Acute Myeloid Leukaemia (AML) is the most common and aggressive blood cancer in adults and is incurable in most patients. About 12-15% of AML patients have a mutation in the IDH2 gene that stops bone marrow cells from differentiating, or maturing, into blood cells that are required for life. Instead, these immature cells accumulate in the bone marrow and blood, which is a hallmark of AML.
Previous research from the same team showed that enasidenib prompts blood cell differentiation and restores normal blood cell production. A phase I/II clinical trial showed that the drug was effective in 40% of AML patients with an IDH2 mutation who had failed previous treatments, leading to the US Food and Drug Administration (FDA) giving approval for enasidenib in 2017. However, after an average of nearly nine months, the cancer returned in these patients. The Oxford team, led by Prof Paresh Vyas, Professor of Haematology at MRC Molecular Haematology Unit (MRC MHU) at the MRC Weatherall Institute of Molecular Medicine, joined forces with colleagues in France and the USA to understand why cancer cells became resistant to this therapy.

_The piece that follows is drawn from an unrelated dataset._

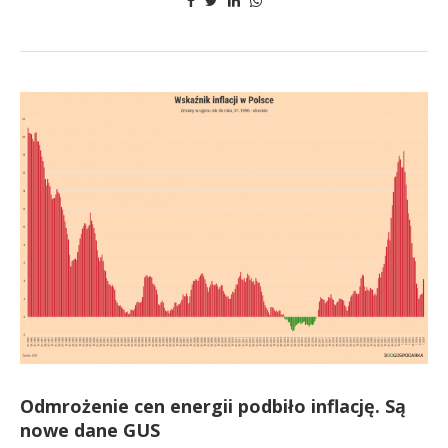
Odmrożenie cen energii podbiło inflację. Są
nowe dane GUS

Using samples from 37 patients in the trial who had responded to enasidenib, the team looked at markers on the surface of the bone marrow cells to identify the different populations of bone marrow cells, from the immature, undifferentiated cells, called progenitor cells, through to mature, differentiated cells.
“You can imagine the bone marrow as an assembly line that constantly needs to produce mature blood cells,” said co-author, Dr Lynn Quek, MRC clinician scientist and consultant haematologist at the MRC WIMM. “In a patient before treatment, this assembly line becomes blocked. Using specialist techniques, we studied bone marrow cells from patients to find out how the bone marrow assembly line becomes blocked and how enasidenib helps to promote differentiation to unblock the assembly line.”
As AML is caused by errors in DNA sequence, or mutations, in blood cells, the team studied the genetic make-up of AML cells. They found that AML cells from the same patient can be grouped into families which share genetic mutations, called clones. Cells belonging to the same clone or family, come from the same ancestor cell. Understanding how clones relate to each other is important as they provide information as to how the AML started in the first place.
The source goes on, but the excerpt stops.